Table 8.1 MML Item Parameter Estimates Obtained in a Multi-Stage Testing Design.
Item b b Se(b)
1 −1.0 −.901 .039
2 −.5 −.460 .037
3 .0 .026 .034
4 .5 .479 .037
5 1.0 1.038 .042
6 −1.0 −1.012 .043
7 −.5 −.542 .041
8 .0 .030 .033
9 .5 .467 .039
10 1.0 .968 .043
11 −1.0 −1.089 .076
12 −.5 −.536 .071
13 .0 −.093 .069
14 −.5 −.436 .065
15 −1.0 −1.066 .075
16 1.0 1.054 .073
17 .5 .593 .070
18 .0 .077 .069
19 .5 .490 .065
20 1.0 1.099 .075
The estimates of the ability parameters and their standard errors are given in Table 8.2.
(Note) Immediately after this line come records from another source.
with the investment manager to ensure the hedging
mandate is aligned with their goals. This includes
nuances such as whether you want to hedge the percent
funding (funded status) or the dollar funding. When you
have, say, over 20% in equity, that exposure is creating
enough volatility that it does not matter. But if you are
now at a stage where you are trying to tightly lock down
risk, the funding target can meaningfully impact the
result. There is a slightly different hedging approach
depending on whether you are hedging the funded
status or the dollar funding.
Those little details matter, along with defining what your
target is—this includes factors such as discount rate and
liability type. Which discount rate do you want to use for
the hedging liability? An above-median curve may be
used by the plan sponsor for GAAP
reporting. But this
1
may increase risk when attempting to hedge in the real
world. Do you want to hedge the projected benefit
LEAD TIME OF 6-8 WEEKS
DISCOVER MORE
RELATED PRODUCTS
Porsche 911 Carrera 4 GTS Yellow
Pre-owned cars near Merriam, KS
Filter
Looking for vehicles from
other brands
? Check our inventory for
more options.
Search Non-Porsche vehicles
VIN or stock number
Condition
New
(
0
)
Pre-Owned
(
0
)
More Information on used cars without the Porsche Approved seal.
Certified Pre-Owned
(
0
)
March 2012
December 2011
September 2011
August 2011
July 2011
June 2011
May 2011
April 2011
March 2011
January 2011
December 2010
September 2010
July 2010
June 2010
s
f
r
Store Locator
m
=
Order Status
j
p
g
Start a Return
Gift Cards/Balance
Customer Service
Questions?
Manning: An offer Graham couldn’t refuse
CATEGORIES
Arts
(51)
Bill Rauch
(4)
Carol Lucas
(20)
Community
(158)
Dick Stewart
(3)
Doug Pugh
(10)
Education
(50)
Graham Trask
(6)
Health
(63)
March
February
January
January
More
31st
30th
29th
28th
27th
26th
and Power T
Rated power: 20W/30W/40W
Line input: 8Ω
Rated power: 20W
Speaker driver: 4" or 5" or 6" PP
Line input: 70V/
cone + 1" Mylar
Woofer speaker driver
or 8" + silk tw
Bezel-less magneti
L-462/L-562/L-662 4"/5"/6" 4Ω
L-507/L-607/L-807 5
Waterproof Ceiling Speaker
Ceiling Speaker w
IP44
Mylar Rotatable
The estimates were obtained by weighted maximum likelihood with the MML item parameter estimates imputed as constants. Note that a certain observed score on the second booklet represents a higher ability level than the same score on the first booklet.
This is as expected, because the second booklet was more difficult. In Table 8.1, it can be seen that the mean difficulty of the first booklet is −.75, while the mean difficulty of the second booklet is 0.75. In Table 8.2, it can be seen that −0.75 and 0.75 are indeed the locations on the latent scale where the respondents administered the first and second booklet attain the smallest standard errors.
Table 8.2 Ability Estimates Obtained in a Multi- Stage Testing Design.
Booklet 1 Booklet 2
Score Freq θ Se(θ) Freq θ Se(θ)
0 13 −3.99 1.83 0 −3.47 1.85
1 28 −2.80 .96 0 −2.26 .97
2 57 −2.19 .75 0 −1.63 .76
3 81 −1.75 .65 0 −1.16 .67
4 112 −1.38 .60 0 −.78 .61
5 171 −1.06 .57 0 −.44 .58
6 186 −.76 .55 20 −.13 .56
7 193 −.47 .55 96 .15 .55
8 162 −.18 .55 123 .45 .55
9 105 .10 .56 158 .74 .56
10 38 .41 .58 132 1.04 .57
11 0 .75 .61 130 1.37 .60
12 0 1.12 .66 86 1.74 .66
13 0 1.587 .764 53 2.187 .755
14 0 2.215 .972 46 2.800 .963
15 0 3.426 1.851 10 3.995 1.837
The example shown here is a two-stage testing design. Of course, the design can be branched further, for instance, with four tests in the third stage, eight tests in the fourth stage, etc. A limiting case of multistage is computerized adaptive testing (CAT). Here, every test administered consists of one item, and every item administered is selected from an item bank in such a way that the item parameters and the running estimate of ability are matched to obtain maximum precision. A good introduction to CAT can be found in the introductory volume edited by Wainer (1990), for a more advanced overview refer to van der Linden and Glas (2000). With the advent of powerful computers, application of CAT in large-scale high-stakes testing programs has taken a high flight. Well-known examples in the United States are the Nursing-licensing exam (NCLEX/CAT) by the National Council of State Boards of Nursing and the Graduate Record Examination (GRE). Ever since many other large-scale testing programs have followed. It seems safe to state that at the moment the majority of large-scale testing programs either has already been computerized or are in the process of becoming so. The main motivations for CAT are: (1) CAT makes it possible for students to schedule tests at their convenience; (2) tests are taken in a more comfortable setting and with fewer people around than in large- scale paper-and-pencil administrations; (3) electronic processing of test data and reporting of scores is faster; and (4) wider ranges of questions and test content can be put to use (Educational Testing Service, 1996). In the current CAT programs, these advantages have certainly been realized and appreciated by the examinees. When offered the choice between a paper-and-pencil and a CAT version of the same test, typically most examinees choose the CAT version.